Contudo, apesar dos pesares, as sabedorias guardadas do povo negro em chave ancestral bem sabe que não basta viver biologicamente (“vidas negras importam!”), mas também poética, encantada e misticamente (“misticas negras importam!”). Os Erês confirmam sorridentes as palavras potentes de Conceição Evaristo: “Eles combinaram de nos matar; e nós combinamos de não morrer”. Essa combinação transgressora deu-se, assim o creio, na confraria dos Erês.
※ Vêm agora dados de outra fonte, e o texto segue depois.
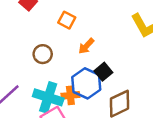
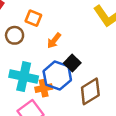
brown circle: (43, 54) -> (15, 35), moved
cyan cross: (48, 97) -> (24, 77), moved

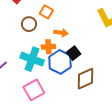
orange arrow: (54, 41) -> (61, 33), turned -128
orange cross: (44, 88) -> (48, 47), moved

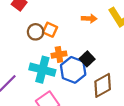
orange square: (46, 12) -> (50, 30), moved
orange arrow: (61, 33) -> (89, 19), moved

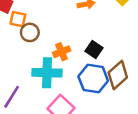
orange square: (50, 30) -> (18, 19), moved
blue hexagon: (73, 70) -> (93, 79), moved

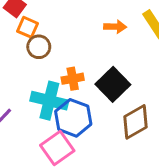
black square: (94, 50) -> (113, 84), size x1.5
blue hexagon: (93, 79) -> (73, 118), moved

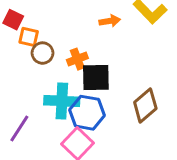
orange cross: (73, 79) -> (77, 59), moved
black square: (113, 84) -> (96, 77), moved, turned -36

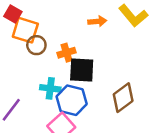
orange square: (29, 37) -> (25, 30), size x1.5
cyan cross: (62, 101) -> (50, 88), size x0.7

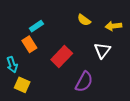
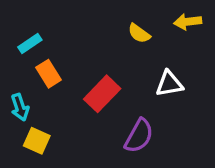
cyan rectangle: (36, 26) -> (30, 44), moved
yellow arrow: (113, 26) -> (188, 22), moved
white triangle: (102, 50) -> (169, 84), turned 42

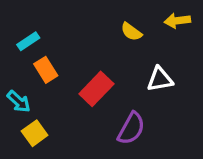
cyan arrow: (20, 107) -> (19, 101), turned -30
yellow square: (37, 141) -> (35, 133), turned 30

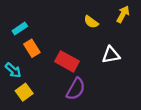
yellow arrow: (177, 21) -> (123, 14), turned 126
red rectangle: (96, 89) -> (67, 61), turned 75
purple semicircle: (131, 128) -> (76, 89), moved

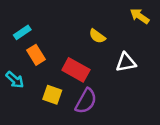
yellow arrow: (123, 14) -> (140, 16), turned -84
yellow semicircle: (91, 22) -> (97, 36), moved
yellow square: (24, 92) -> (52, 95), moved, turned -35

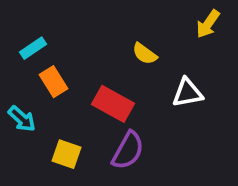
yellow arrow: (140, 16) -> (208, 24), turned -90
yellow square: (52, 95) -> (67, 154), moved

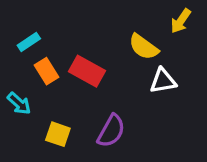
yellow semicircle: (145, 54) -> (144, 47), moved, size x1.4
red rectangle: (113, 104) -> (87, 71), moved

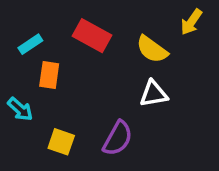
orange rectangle: (47, 71) -> (49, 75), turned 40
red rectangle: (87, 71) -> (92, 36), moved
white triangle: (163, 81) -> (154, 94), moved

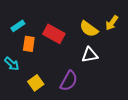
yellow arrow: (191, 22) -> (112, 23), moved
red rectangle: (92, 36) -> (54, 34), moved
yellow square: (61, 142) -> (36, 83), turned 35

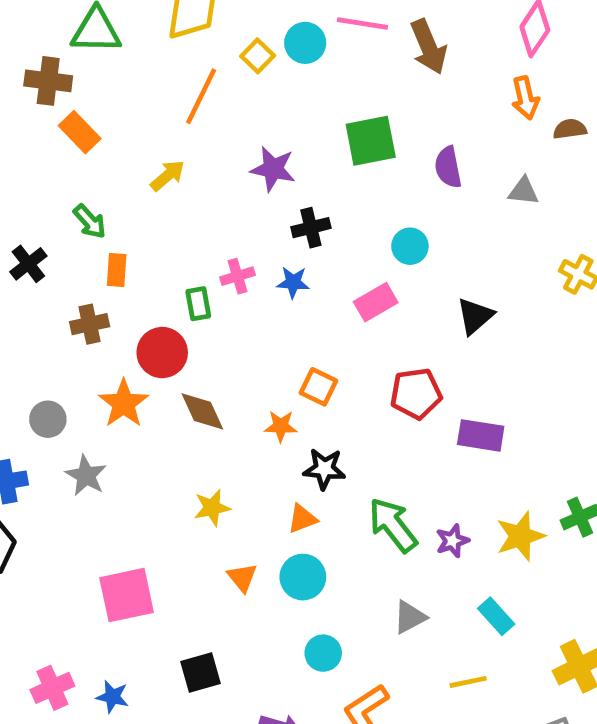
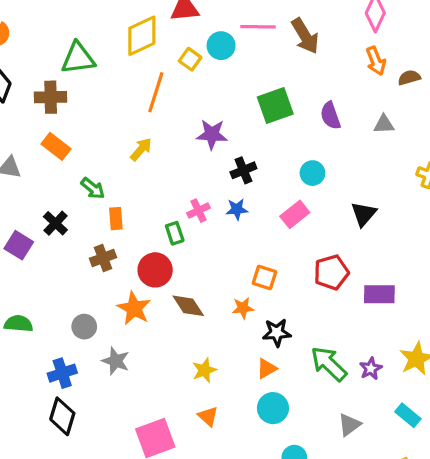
orange rectangle: (80, 132) -> (56, 146), moved
orange triangle: (242, 577) -> (208, 416), moved

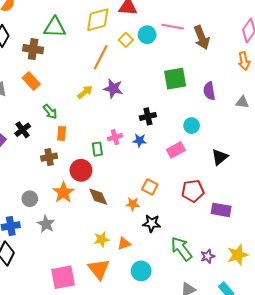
purple star: (212, 134) -> (113, 88), moved
orange triangle: (267, 369) -> (124, 244), moved
orange triangle: (208, 416) -> (99, 269), size x1.6

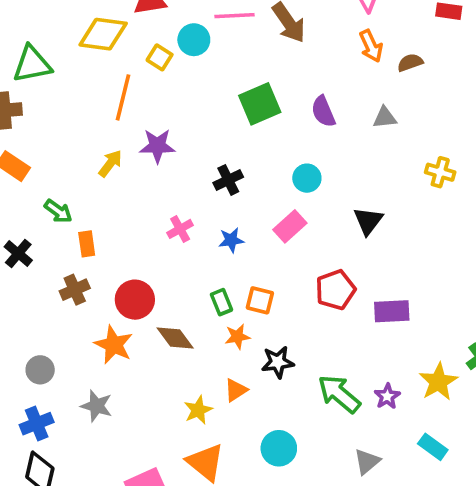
yellow diamond: (98, 20) -> (103, 34), turned 36
blue star: (140, 140) -> (231, 240), moved
green rectangle: (97, 149) -> (222, 302), moved
gray circle: (30, 199) -> (40, 370), moved
orange triangle: (124, 244) -> (236, 390), moved

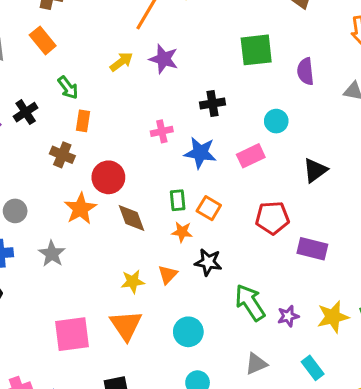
blue star: (231, 240) -> (200, 153), size x1.5
brown cross: (75, 290) -> (62, 155), turned 30
orange triangle: (236, 390) -> (168, 275), turned -30

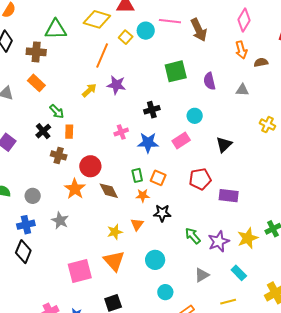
black cross: (26, 112) -> (43, 131), moved
green arrow: (250, 303) -> (193, 236), size x0.7
purple star: (288, 316) -> (219, 241), size x1.5

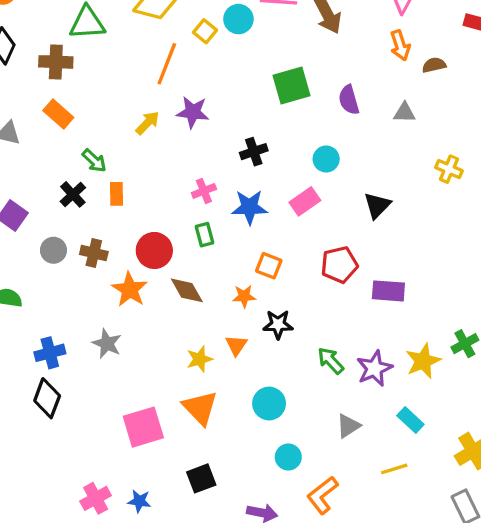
brown cross: (59, 155) -> (94, 253), moved
green rectangle: (137, 175) -> (204, 235), moved
gray circle: (33, 196) -> (53, 250), moved

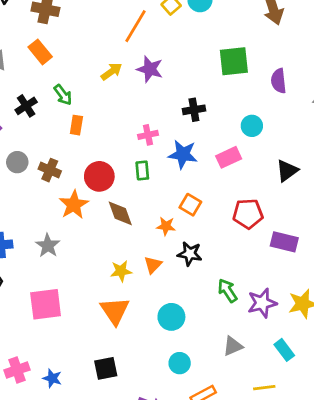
black cross: (73, 194) -> (26, 106), moved
pink square: (143, 427) -> (46, 304), moved

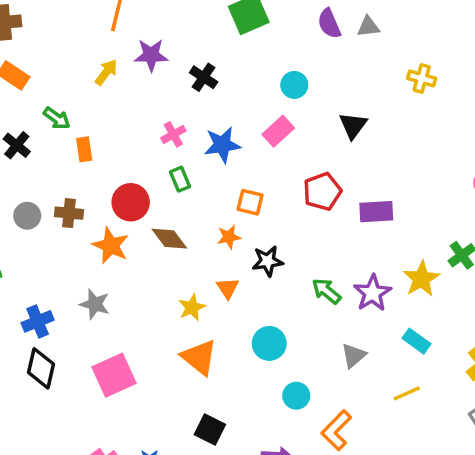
purple semicircle: (279, 81) -> (329, 24), moved
black cross: (194, 110) -> (204, 77), moved, turned -30
black square: (106, 368) -> (210, 430), turned -35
Diz Moniz Sodré em “O pensar nagô” que a alacridade ou alegria “é alavanca”. Parafraseando um santo católico, em chave afrocentrada, pode-se dizer que “um militante triste é um triste militante”; um revolucionário triste é um triste revolucionário”. É, pois, no horizonte de enfrentamento político, transgressor, risonho e debochado que afirmou o místico afrocentrado, Abdias Nascimento, no poema “Brisas Panamenhas”: “Somos contentes erês”. E diz ainda o “negro revoltado” no poema “Olhando no espelho”, em tom profético e encorajador para os nossos tempos: “…devemos continuar nosso sonho, nosso trabalho, reinventando nossas letras, recompondo nossos nomes próprios, tecendo laços firmes nos quais ao RISO ALEGRE DO NOVO DIA enforcaremos os usurpadores de nossa infância”.
ÁGATHA VIVE!

  • Dedico esse escrito à amiga e sacerdotisa de umbanda, Mãe Marilena, em cujo corpo vi – nas sagradas travessuras dos contentes erês – as insubmissas movências de Marcelinho.